All these fancy HPC languages are all nice and dandy, but the hard reality I see on our cluster is that most of the work is done in Python, R and even Perl and awk. MPI barely reached us and people still prefer huge single machines to proper distributed computing. Yeah, bioinformatics is from another planet.

jltsiren an hour ago | parent | next [-]

Bioinformatics is an outlier within HPC. It's less about numerical computing and more about processing string data with weird algorithms and data structures that are rarely used anywhere else.

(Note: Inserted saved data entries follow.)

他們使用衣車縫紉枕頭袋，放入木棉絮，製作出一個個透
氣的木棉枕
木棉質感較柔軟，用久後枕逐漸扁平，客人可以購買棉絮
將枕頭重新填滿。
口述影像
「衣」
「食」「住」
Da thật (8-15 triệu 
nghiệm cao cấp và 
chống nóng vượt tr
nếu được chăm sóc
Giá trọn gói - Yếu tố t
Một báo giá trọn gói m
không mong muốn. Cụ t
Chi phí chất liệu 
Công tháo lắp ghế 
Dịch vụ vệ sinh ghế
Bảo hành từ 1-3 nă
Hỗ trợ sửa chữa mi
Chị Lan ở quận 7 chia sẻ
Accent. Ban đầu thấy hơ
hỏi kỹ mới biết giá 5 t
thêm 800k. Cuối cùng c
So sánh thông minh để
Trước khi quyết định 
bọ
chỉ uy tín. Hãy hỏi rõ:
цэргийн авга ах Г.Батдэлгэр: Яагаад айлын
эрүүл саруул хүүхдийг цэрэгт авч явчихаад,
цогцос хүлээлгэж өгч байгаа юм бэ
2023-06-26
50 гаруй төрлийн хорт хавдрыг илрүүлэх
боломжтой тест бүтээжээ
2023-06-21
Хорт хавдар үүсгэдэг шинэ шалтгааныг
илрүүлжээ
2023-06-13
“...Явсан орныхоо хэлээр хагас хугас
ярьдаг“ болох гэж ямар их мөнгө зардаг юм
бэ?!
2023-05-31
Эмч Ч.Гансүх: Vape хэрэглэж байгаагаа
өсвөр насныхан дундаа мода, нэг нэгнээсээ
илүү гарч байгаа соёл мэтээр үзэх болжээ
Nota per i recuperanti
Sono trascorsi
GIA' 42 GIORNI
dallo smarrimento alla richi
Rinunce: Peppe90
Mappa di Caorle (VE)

Distributed computing never really took off in bioinformatics, because most tasks are conveniently small. For example, a human genome is small enough that you can run most tasks involving a single genome on an average cost-effective server in a reasonable time. And that was already true 10–15 years ago. And if you have a lot of data, it usually means that you have many independent tasks.

Which is nice from the perspective of a tool developer. You don't have to deal with the bureaucracy of distributed computing, as it's the user's responsibility.

C++ is popular for developing bioinformatics tools. Some core tools are written in C, but actual C developers are rare. And Rust has become popular with new projects — to the extent that I haven't really seen C++20 or newer in the field.

jpecar 2 hours ago | parent | prev [-]

To add on this, what I see gaining traction are "workflow managers", tools that let people specify flow of data through various tools. These can figure out how to parallelize things on their own so users are not burdened with this task.

So from what I see actual programming language doesn't matter as much as how the work is organized. Anything helping people simplify this task is of immediate benefit to the science.

jkh1 31 minutes ago | parent | next [-]

Most of the time in bio-related fields, we need high-throughput computing not high-performance computing.